O fim do dever de casa

(Publicado pelo Jornal do Commércio, Últimas NotíciasO Norte de Minas e Gazeta de São João del-Rei)

Já não é de hoje que sinto calafrios ao ouvir falar da política econômica francesa. O que poderia ser apenas um trauma de infância ou uma raiva reprimida desde que paguei quinze euros em um queijo quente na cafeteria do Louvre, no entanto, se mostra cada vez mais como um sentimento racional e embasado, se não cientificamente, pelo menos nas manchetes dos jornais que fazem a cobertura daquele país.

Ao que parece, tenho uma visão que em muito de aproxima à do economista Philipp Bagus que em 2010 lançou o livro “A Tragédia do Euro”, publicado em quatorze línguas, onde analisa como a moeda única, desenhada e liderada por franceses, conseguiu quebrar o continente mais rico do planeta, fazendo com que fossem à falência bancos antes considerados os mais seguros do mundo.

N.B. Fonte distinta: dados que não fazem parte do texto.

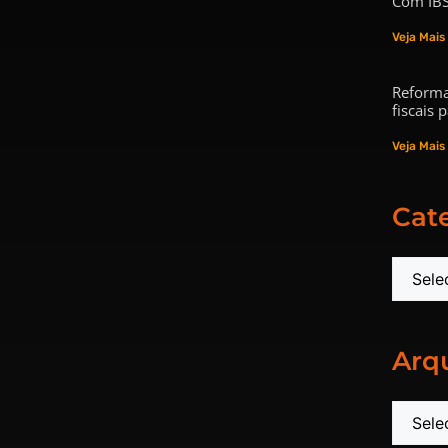
Com IBS
Veja Mais
Reforma
fiscais
Veja Mais
Cat
Arq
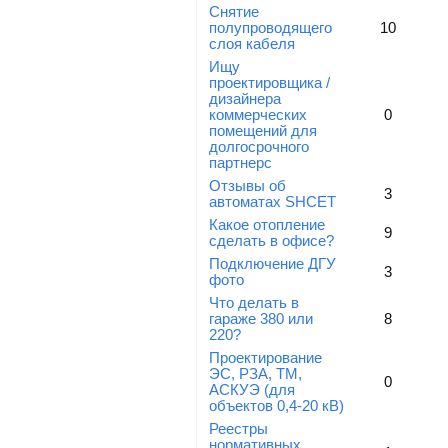
Снятие
полупроводящего
10
слоя кабеля
Ищу
проектировщика /
дизайнера
коммерческих
0
помещений для
долгосрочного
партнерс
Отзывы об
3
автоматах SHCET
Какое отопление
9
сделать в офисе?
Подключение ДГУ
3
фото
Что делать в
гараже 380 или
8
220?
Проектирование
ЭС, РЗА, ТМ,
0
АСКУЭ (для
объектов 0,4-20 кВ)
Реестры
нормативных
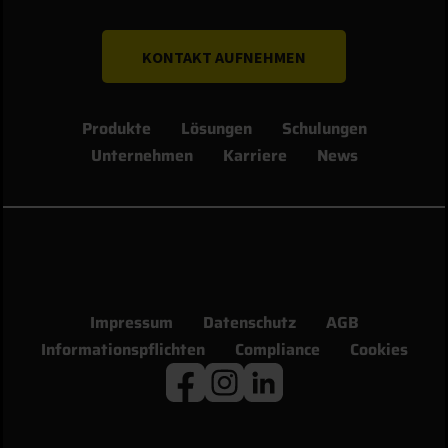
KONTAKT AUFNEHMEN
Produkte
Lösungen
Schulungen
Unternehmen
Karriere
News
Impressum
Datenschutz
AGB
Informationspflichten
Compliance
Cookies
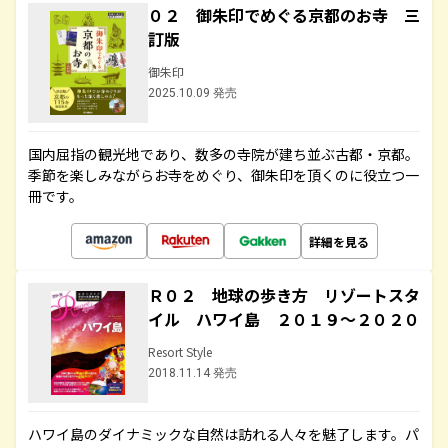
０２ 御朱印でめぐる京都のお寺 三
訂版
御朱印
2025.10.09 発売
国内屈指の観光地であり、数多の寺院が建ち並ぶ古都・京都。
季節を楽しみながらお寺をめぐり、御朱印を頂くのに役立つ一
冊です。
詳細を見る
Ｒ０２ 地球の歩き方 リゾートスタ
イル ハワイ島 ２０１９～２０２０
Resort Style
2018.11.14 発売
ハワイ島のダイナミックな自然は訪れる人々を魅了します。パ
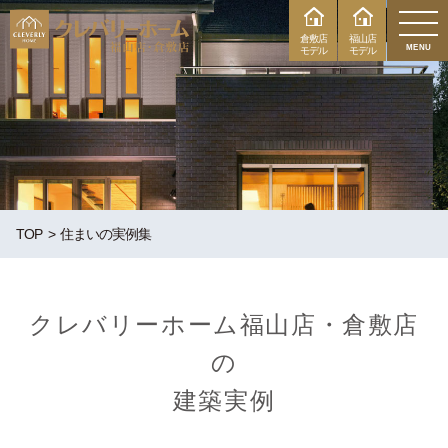
倉敷店
福山店
MENU
モデル
モデル
TOP
住まいの実例集
クレバリーホーム福山店・倉敷店
の
建築実例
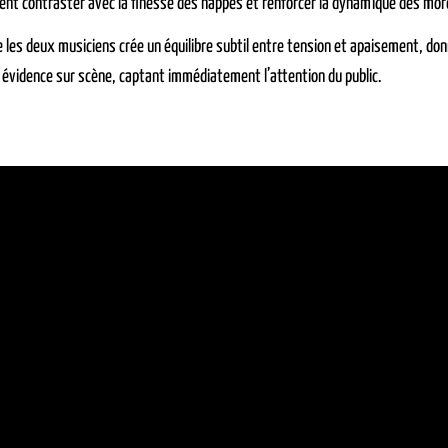
ient contraster avec la finesse des nappes et renforcer la dynamique des mo
e les deux musiciens crée un équilibre subtil entre tension et apaisement, don
évidence sur scène, captant immédiatement l’attention du public.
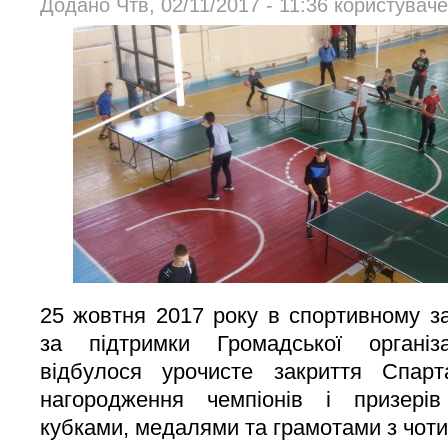
Додано Чтв, 02/11/2017 - 11:36 користувач
25 жовтня 2017 року в спортивному за
за підтримки Громадської органі
відбулося урочисте закриття Спарта
нагородження чемпіонів і призері
кубками, медалями та грамотами з чоти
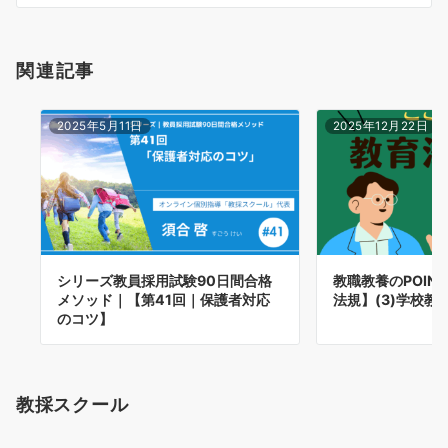
ン
関連記事
2025年5月11日
2025年12月22日
シリーズ教員採用試験90日間合格
教職教養のPOIN
メソッド｜【第41回｜保護者対応
法規】(3)学校教
のコツ】
教採スクール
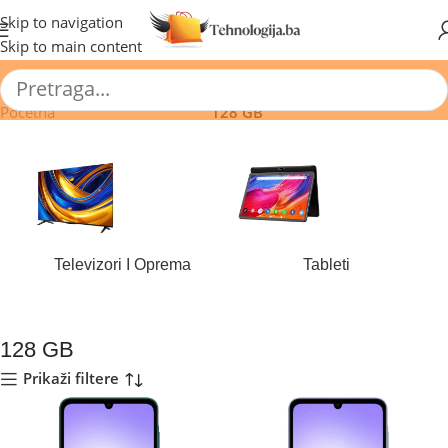
🔥 Pogledajte aktuelne akcije 🔥
Skip to navigation
Skip to main content
Početna
/
Proizvod Memorija
/
128 GB
Televizori I Oprema
Tableti
180 proizvoda
44 proizvoda
128 GB
Prikaži filtere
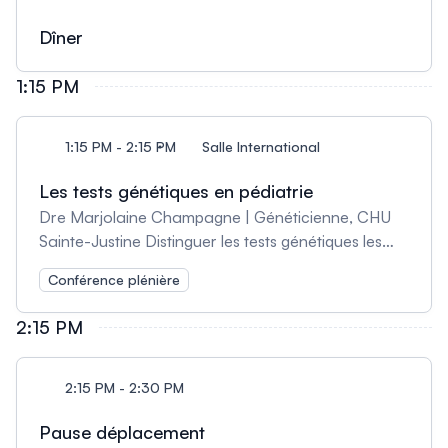
Dîner
1:15 PM
1:15 PM - 2:15 PM
Salle International
Les tests génétiques en pédiatrie
Dre Marjolaine Champagne | Généticienne, CHU
Sainte-Justine Distinguer les tests génétiques les
plus couramment utilisés en pédiatrie, incluant leurs
Conférence plénière
indications cliniques et leurs limites; Identifier les
situations où un test génétique peut être prescrit
2:15 PM
par la pédiatrie et celles nécessitant une référence
en génétique médicale; Obtenir un consentement
éclairé pour la réalisation d’un test génétique en
2:15 PM - 2:30 PM
contexte pédiatrique; Interpréter les principaux
Pause déplacement
types de résultats des tests génétiques et leurs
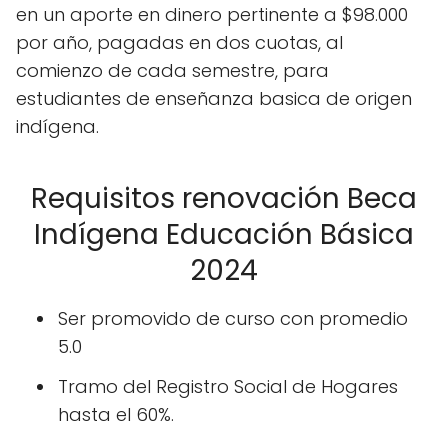
en un aporte en dinero pertinente a $98.000
por año, pagadas en dos cuotas, al
comienzo de cada semestre, para
estudiantes de enseñanza basica de origen
indígena.
Requisitos renovación Beca
Indígena Educación Básica
2024
Ser promovido de curso con promedio
5.0
Tramo del Registro Social de Hogares
hasta el 60%.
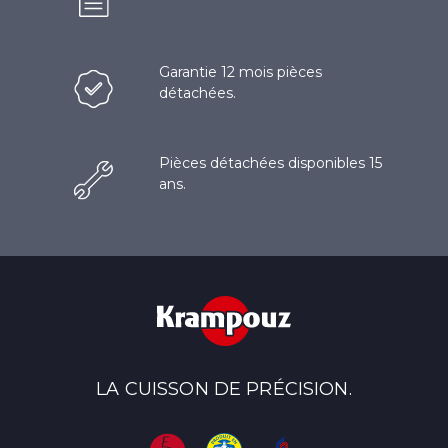
Garantie 12 mois pièces
détachées.
Pièces détachées disponibles 15
ans.
LA CUISSON DE PRÉCISION.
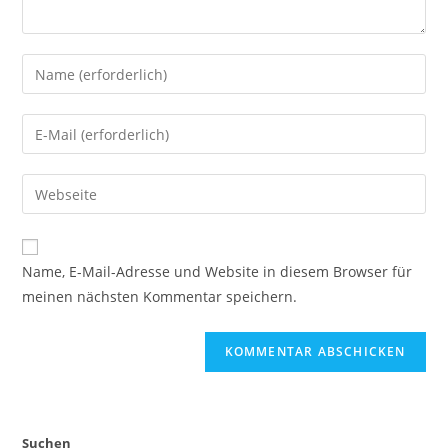
Name, E-Mail-Adresse und Website in diesem Browser für
meinen nächsten Kommentar speichern.
Suchen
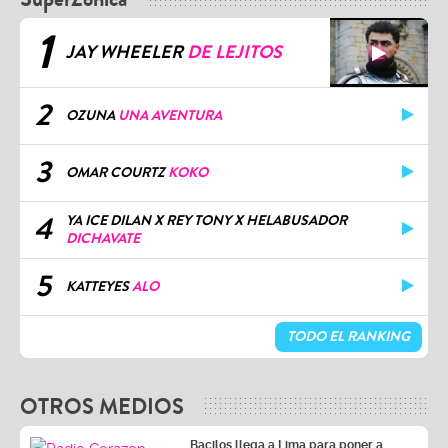
1
JAY WHEELER
DE LEJITOS
2
OZUNA
UNA AVENTURA
3
OMAR COURTZ
KOKO
4
YA ICE DILAN X REY TONY X HELABUSADOR
DICHAVATE
5
KATTEYES
ALO
TODO EL RANKING
OTROS MEDIOS
Bacilos llega a Lima para poner a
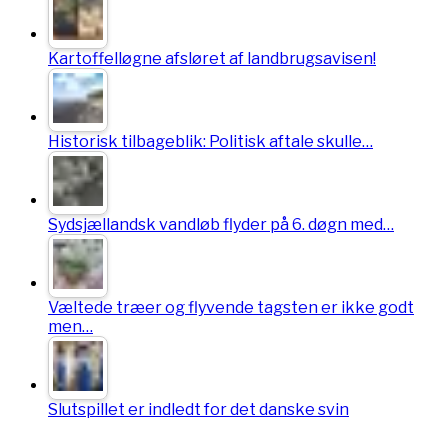
Kartoffelløgne afsløret af landbrugsavisen!
Historisk tilbageblik: Politisk aftale skulle…
Sydsjællandsk vandløb flyder på 6. døgn med…
Væltede træer og flyvende tagsten er ikke godt
men…
Slutspillet er indledt for det danske svin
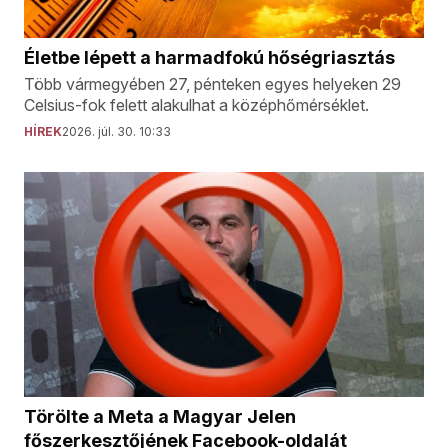
Életbe lépett a harmadfokú hőségriasztás
Több vármegyében 27, pénteken egyes helyeken 29
Celsius-fok felett alakulhat a középhőmérséklet.
HÍREK
2026. júl. 30. 10:33
Törölte a Meta a Magyar Jelen
főszerkesztőjének Facebook-oldalát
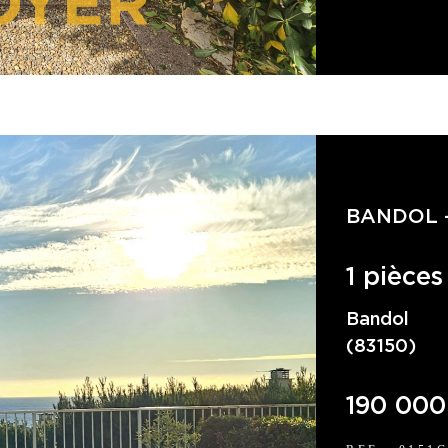
BANDOL 
1 pièces
Bandol
(83150)
190 000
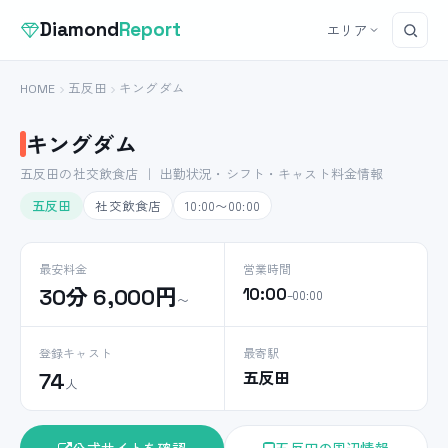
Diamond
Report
エリア
HOME
五反田
キングダム
キングダム
五反田の社交飲食店 ｜ 出勤状況・シフト・キャスト料金情報
五反田
社交飲食店
10:00〜00:00
最安料金
営業時間
30分 6,000円
10:00
–00:00
〜
登録キャスト
最寄駅
五反田
74
人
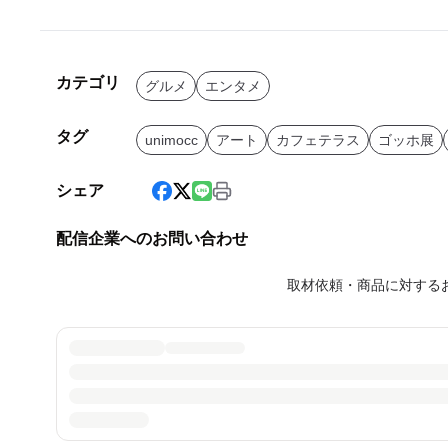
カテゴリ
グルメ
エンタメ
タグ
unimocc
アート
カフェテラス
ゴッホ展
シェア
配信企業へのお問い合わせ
取材依頼・商品に対する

Entre os motivos, sugere que desde Napoleão Bonaparte, o paternalismo estatal francês é tamanho que não há limites que separem a ação do Estado às liberdades individuais do cidadão – seja ele de qual classe for. Daniel Mitchell, economista do Cato Institute, ironizou a situação atual dizendo estarmos, sem sombras de dúvidas, no apocalipse, uma vez que até a burguesia francesa – tradicionalmente tão estatista quanto os sindicalistas – começara a reclamar do tamanho excessivo atingido pelo governo.

O mestre disso tudo é o sucessor de Nicolas Sarkozy, o atual presidente François Hollande, autor do novo imposto que pretende taxar ricos em 75% (sim, 75%!) de seus ganhos. Aliás, vale abrir um parênteses sobre este caso: logo após anunciar a medida, monsieur Hollande viu Bernard Arnault – homem mais rico da França, atual dono de marcas como Christian Dior e Louis Vuitton – solicitar a cidadania belga, o que o permitiria se negar ao pagamento do imposto francês passando a pagá-lo, de forma infimamente menor, na vizinha Bélgica.

Não bastasse isso, o presidente socialista decidiu inovar no meio educacional. Apontando para a problemática social onde, segundo ele, crianças ricas tendem a se desenvolver mais por contarem com a ajuda dos pais, enquanto crianças pobres não têm a quem recorrer por seus pais não serem educados, decidiu que a melhor solução para promover a igualdade social seria banir o dever de casa.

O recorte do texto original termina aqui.